Fix this by implementing and using fls_long().

(Why does roundup_pow_of_two() return a long?)

(Why is roundup_pow_of_two() __attribute_const__ whereas long_log2() is
__attribute_pure__?)

(Why does long_log2() suck so much?  Because we were missing fls_long()?)

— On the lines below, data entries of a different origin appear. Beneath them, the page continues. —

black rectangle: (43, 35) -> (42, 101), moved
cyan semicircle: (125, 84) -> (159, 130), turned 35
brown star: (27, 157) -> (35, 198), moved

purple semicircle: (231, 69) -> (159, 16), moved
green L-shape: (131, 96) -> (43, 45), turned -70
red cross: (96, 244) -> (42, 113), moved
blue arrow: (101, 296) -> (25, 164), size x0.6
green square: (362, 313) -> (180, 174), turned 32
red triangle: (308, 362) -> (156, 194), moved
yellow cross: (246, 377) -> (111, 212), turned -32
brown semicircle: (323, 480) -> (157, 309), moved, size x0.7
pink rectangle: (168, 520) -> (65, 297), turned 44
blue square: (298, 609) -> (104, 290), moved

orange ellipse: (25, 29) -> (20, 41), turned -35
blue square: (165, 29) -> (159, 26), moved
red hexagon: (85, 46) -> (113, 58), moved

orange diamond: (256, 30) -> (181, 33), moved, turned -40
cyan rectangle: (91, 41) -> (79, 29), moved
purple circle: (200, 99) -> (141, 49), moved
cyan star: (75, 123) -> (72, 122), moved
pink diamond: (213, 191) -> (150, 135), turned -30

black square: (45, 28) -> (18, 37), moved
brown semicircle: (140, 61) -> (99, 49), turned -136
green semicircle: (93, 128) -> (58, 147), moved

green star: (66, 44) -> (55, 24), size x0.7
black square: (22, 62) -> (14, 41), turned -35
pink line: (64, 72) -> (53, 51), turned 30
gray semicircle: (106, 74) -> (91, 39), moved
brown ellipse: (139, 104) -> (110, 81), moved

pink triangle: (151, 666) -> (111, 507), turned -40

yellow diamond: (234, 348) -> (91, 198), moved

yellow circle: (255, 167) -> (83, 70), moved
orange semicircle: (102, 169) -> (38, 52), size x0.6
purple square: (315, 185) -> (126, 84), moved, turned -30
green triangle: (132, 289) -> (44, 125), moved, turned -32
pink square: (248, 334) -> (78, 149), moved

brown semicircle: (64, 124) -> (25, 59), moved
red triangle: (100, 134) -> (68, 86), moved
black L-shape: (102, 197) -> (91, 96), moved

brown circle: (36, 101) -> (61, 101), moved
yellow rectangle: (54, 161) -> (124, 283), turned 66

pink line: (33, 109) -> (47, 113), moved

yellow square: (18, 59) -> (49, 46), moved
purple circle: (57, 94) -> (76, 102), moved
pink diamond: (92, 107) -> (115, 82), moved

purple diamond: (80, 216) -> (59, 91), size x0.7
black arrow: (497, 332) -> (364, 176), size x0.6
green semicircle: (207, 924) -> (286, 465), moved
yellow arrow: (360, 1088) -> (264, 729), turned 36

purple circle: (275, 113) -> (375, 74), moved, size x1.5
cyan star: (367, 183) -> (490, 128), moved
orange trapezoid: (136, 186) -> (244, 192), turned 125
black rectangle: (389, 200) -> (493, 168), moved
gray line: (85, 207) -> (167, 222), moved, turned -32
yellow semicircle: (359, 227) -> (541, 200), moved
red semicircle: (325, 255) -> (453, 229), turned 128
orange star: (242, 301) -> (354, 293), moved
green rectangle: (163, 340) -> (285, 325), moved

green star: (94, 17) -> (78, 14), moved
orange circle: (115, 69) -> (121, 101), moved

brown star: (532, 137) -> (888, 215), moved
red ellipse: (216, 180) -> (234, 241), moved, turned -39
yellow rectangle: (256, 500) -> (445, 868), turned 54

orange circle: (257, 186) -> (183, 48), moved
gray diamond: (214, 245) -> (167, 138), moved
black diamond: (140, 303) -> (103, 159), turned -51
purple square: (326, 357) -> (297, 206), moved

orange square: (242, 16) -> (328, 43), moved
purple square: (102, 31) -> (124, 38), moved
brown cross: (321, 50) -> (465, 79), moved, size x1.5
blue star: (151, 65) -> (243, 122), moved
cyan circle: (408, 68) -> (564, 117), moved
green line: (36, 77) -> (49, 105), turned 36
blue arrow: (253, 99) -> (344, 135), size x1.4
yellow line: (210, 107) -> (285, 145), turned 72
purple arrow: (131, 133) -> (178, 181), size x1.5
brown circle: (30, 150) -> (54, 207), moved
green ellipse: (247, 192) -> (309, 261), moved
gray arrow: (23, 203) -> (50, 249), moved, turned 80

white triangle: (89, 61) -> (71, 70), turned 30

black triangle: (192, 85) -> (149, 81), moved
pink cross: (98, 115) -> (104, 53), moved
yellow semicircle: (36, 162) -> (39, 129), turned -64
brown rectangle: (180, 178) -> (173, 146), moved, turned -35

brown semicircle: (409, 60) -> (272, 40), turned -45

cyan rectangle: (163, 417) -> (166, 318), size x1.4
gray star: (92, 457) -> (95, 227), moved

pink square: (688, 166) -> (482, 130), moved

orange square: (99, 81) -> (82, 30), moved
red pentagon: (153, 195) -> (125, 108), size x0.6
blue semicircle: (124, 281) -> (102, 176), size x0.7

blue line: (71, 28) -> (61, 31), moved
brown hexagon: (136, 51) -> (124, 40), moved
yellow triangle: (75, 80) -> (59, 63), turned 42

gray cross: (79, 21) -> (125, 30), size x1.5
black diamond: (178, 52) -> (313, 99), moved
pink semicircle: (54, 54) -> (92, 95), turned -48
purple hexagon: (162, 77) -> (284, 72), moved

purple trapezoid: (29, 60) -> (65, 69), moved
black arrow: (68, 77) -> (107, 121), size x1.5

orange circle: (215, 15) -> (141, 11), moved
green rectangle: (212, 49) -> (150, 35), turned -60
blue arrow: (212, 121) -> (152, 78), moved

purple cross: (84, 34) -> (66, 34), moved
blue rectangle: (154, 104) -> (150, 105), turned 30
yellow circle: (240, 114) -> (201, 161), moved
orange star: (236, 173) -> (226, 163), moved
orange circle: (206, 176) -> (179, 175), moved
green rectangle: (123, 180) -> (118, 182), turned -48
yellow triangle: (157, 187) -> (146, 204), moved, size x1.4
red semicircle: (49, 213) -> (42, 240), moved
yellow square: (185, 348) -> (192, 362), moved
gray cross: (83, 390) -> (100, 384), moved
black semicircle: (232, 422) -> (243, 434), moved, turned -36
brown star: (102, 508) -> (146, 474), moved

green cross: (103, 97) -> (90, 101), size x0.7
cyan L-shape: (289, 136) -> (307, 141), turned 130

Cc: Roland Dreier <rdreier@cisco.com>
Cc: "Chen, Kenneth W" <kenneth.w.chen@intel.com>
Cc: John Hawkes <hawkes@sgi.com>
Signed-off-by: Andrew Morton <akpm@osdl.org>
Signed-off-by: Linus Torvalds <torvalds@osdl.org>
diff --git a/include/linux/bitops.h b/include/linux/bitops.h
index 208650b..f17525a 100644
--- a/include/linux/bitops.h
+++ b/include/linux/bitops.h
@@ -175,4 +175,11 @@
 	return (word >> shift) | (word << (32 - shift));
 }
 
+static inline unsigned fls_long(unsigned long l)
+{
+	if (sizeof(l) == 4)
+		return fls(l);
+	return fls64(l);
+}
+
 #endif
diff --git a/include/linux/kernel.h b/include/linux/kernel.h
index bb6e7dd..03d6cfa 100644
--- a/include/linux/kernel.h
+++ b/include/linux/kernel.h
@@ -154,9 +154,10 @@
 	return r;
 }
 
-static inline unsigned long __attribute_const__ roundup_pow_of_two(unsigned long x)
+static inline unsigned long
+__attribute_const__ roundup_pow_of_two(unsigned long x)
 {
-	return (1UL << fls(x - 1));
+	return 1UL << fls_long(x - 1);
 }
 
 extern int printk_ratelimit(void);